* INSTRUCTIONS FOR THE TASK *
Take the line that contains "A Comissão da Pessoa com Defi" and all lines after it, up to and including the last line of the data, and write them out exactly; nothing else belongs in the answer.

+++ SUPPLIED ENTRIES +++

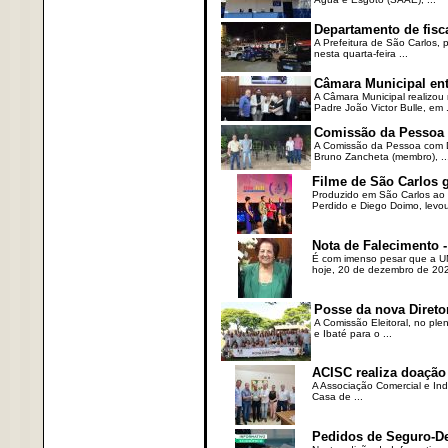
Departamento de fisc
A Prefeitura de São Carlos,
nesta quarta-feira ...
Câmara Municipal ent
A Câmara Municipal realizou 
Padre João Victor Bulle, em .
Comissão da Pessoa c
A Comissão da Pessoa com Defi
Bruno Zancheta (membro), ..
Filme de São Carlos 
Produzido em São Carlos ao l
Perdido e Diego Doimo, levou 
Nota de Falecimento -
É com imenso pesar que a UN
hoje, 20 de dezembro de 2023
Posse da nova Direto
A Comissão Eleitoral, no ple
e Ibaté para o ...
ACISC realiza doação
A Associação Comercial e Ind
Casa de ...
Pedidos de Seguro-D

+++

* RESPONSE *
A Comissão da Pessoa com Defi
Bruno Zancheta (membro), ..
Filme de São Carlos 
Produzido em São Carlos ao l
Perdido e Diego Doimo, levou 
Nota de Falecimento -
É com imenso pesar que a UN
hoje, 20 de dezembro de 2023
Posse da nova Direto
A Comissão Eleitoral, no ple
e Ibaté para o ...
ACISC realiza doação
A Associação Comercial e Ind
Casa de ...
Pedidos de Seguro-D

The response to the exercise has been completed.